**WORK ORDER**. Your answer should be one number, the count of lines in the data that hold "venerdì".

BEGIN GIVEN INFORMATION

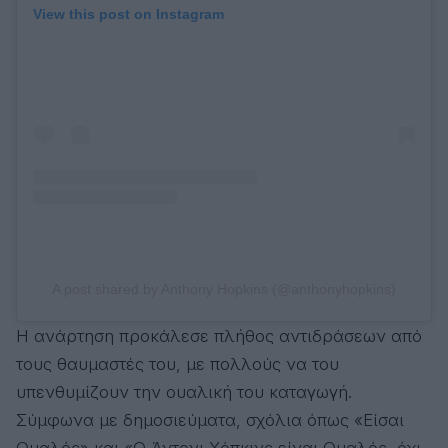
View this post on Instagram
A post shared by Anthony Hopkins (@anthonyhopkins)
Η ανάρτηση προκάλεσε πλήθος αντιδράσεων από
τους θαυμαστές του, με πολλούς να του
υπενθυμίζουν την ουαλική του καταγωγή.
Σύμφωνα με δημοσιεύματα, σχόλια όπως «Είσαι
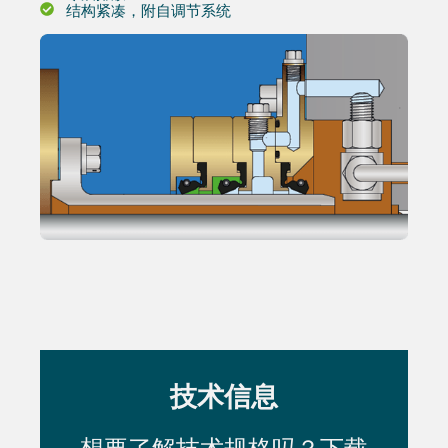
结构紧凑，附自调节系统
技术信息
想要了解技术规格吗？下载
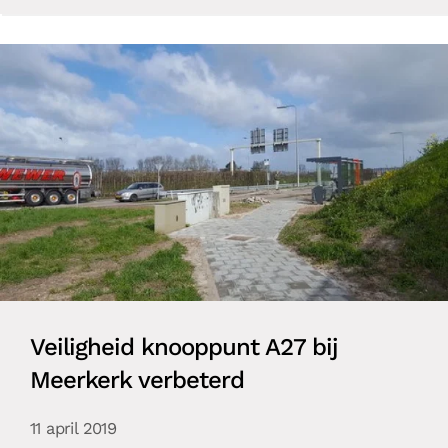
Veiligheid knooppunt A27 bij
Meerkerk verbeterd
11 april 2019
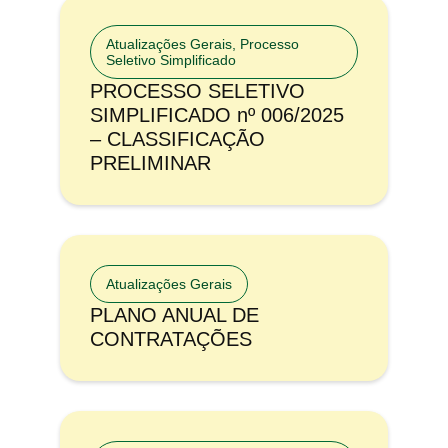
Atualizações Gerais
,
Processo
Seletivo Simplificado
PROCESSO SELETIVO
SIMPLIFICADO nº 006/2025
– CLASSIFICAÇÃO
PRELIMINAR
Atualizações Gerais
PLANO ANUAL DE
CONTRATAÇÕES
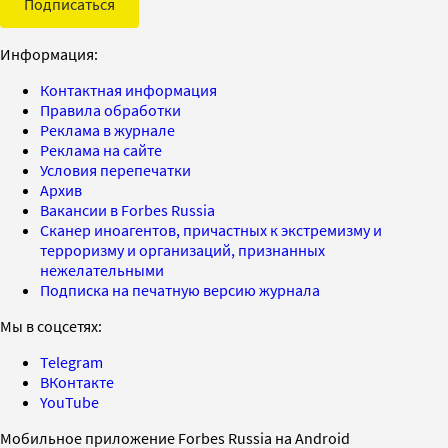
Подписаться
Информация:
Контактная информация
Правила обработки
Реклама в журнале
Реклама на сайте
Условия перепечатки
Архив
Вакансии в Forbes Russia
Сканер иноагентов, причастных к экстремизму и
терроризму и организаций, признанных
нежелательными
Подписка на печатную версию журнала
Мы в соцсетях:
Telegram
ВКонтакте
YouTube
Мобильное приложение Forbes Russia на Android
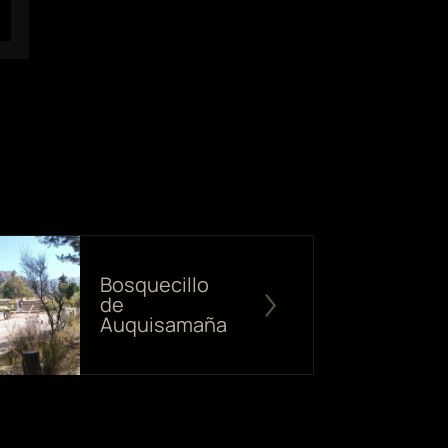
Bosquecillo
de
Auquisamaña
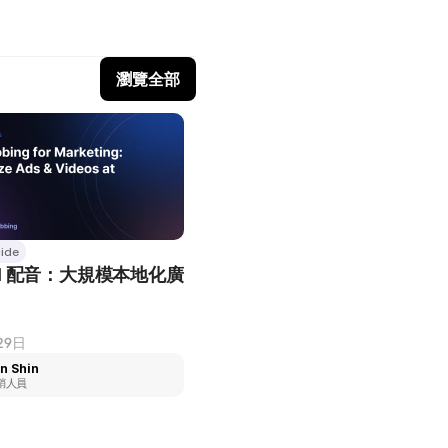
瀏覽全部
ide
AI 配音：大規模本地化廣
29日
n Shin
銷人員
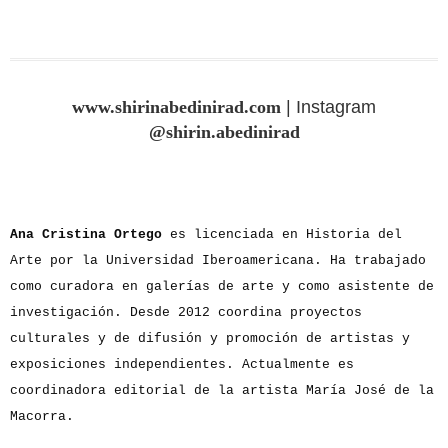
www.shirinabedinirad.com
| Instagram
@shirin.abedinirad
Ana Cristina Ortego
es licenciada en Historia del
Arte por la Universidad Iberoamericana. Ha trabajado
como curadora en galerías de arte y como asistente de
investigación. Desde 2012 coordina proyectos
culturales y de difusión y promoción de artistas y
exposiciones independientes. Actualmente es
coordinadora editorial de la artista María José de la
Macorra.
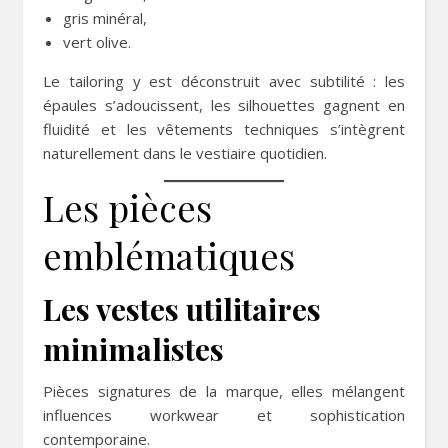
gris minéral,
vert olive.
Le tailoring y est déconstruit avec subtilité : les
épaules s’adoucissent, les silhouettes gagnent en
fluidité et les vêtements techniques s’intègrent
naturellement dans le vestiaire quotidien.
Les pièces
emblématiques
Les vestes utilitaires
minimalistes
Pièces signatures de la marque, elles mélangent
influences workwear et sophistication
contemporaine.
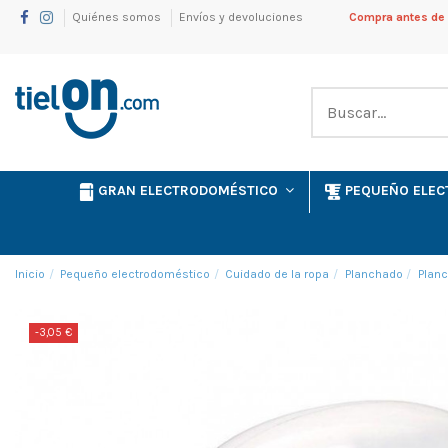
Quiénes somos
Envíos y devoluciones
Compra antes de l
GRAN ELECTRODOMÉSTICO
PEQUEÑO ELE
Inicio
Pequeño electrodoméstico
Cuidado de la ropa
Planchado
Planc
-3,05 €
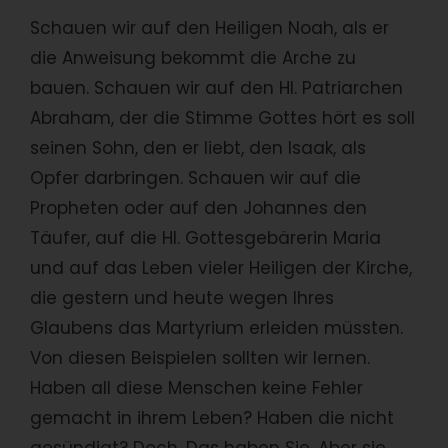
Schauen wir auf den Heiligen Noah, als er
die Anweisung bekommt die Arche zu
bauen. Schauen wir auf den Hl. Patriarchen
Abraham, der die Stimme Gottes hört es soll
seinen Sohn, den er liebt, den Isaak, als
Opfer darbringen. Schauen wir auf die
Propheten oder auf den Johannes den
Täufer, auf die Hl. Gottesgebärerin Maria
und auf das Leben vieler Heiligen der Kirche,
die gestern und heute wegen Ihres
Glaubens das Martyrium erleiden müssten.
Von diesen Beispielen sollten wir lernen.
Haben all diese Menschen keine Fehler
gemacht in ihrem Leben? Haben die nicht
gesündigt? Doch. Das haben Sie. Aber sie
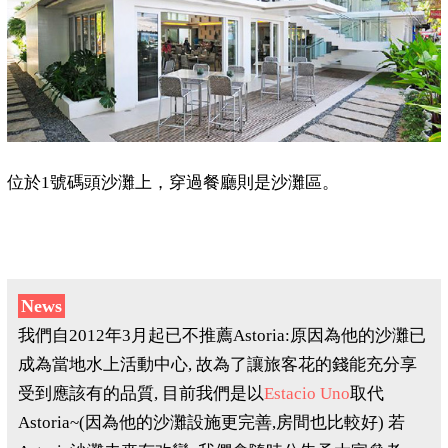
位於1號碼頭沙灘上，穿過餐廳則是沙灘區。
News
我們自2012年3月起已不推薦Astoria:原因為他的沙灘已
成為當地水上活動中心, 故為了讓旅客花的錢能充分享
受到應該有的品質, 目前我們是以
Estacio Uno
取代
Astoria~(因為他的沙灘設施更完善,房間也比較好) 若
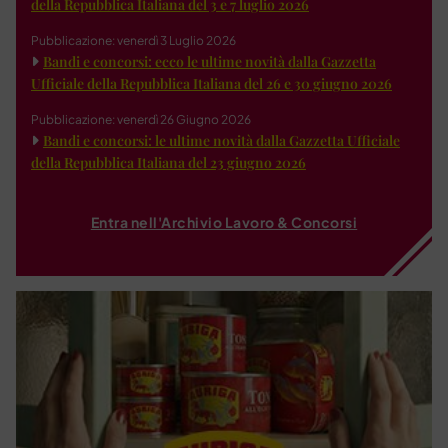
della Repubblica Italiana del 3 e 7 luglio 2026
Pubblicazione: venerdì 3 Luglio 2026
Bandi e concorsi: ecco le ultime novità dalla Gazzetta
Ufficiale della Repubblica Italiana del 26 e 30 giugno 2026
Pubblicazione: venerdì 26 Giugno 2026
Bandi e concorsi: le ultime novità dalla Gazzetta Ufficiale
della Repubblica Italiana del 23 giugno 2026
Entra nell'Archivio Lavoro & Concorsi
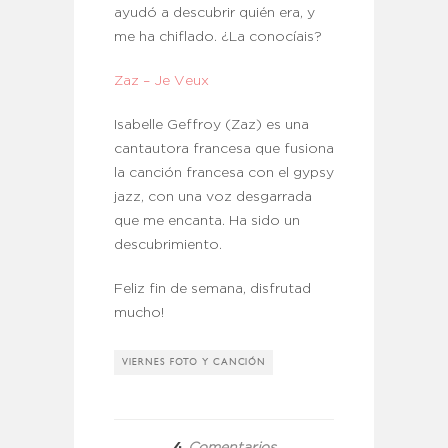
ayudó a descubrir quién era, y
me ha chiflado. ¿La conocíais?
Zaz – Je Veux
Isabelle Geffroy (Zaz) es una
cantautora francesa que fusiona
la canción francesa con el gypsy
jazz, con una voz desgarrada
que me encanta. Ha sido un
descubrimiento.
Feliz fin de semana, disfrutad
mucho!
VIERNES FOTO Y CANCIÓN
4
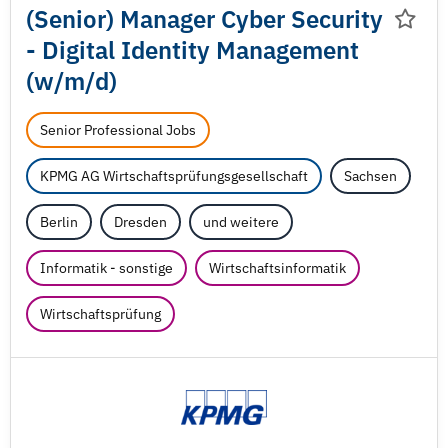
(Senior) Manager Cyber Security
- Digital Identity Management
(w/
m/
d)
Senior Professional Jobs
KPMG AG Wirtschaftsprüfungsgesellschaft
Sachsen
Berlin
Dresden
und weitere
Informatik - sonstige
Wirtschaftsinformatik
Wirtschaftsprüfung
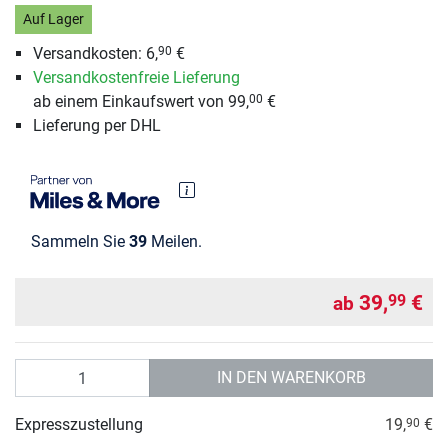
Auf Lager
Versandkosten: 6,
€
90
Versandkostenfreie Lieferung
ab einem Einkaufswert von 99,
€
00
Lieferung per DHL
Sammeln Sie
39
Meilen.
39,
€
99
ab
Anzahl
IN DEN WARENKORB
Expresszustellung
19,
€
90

END GIVEN INFORMATION

**EXERCISE ANSWER**. 2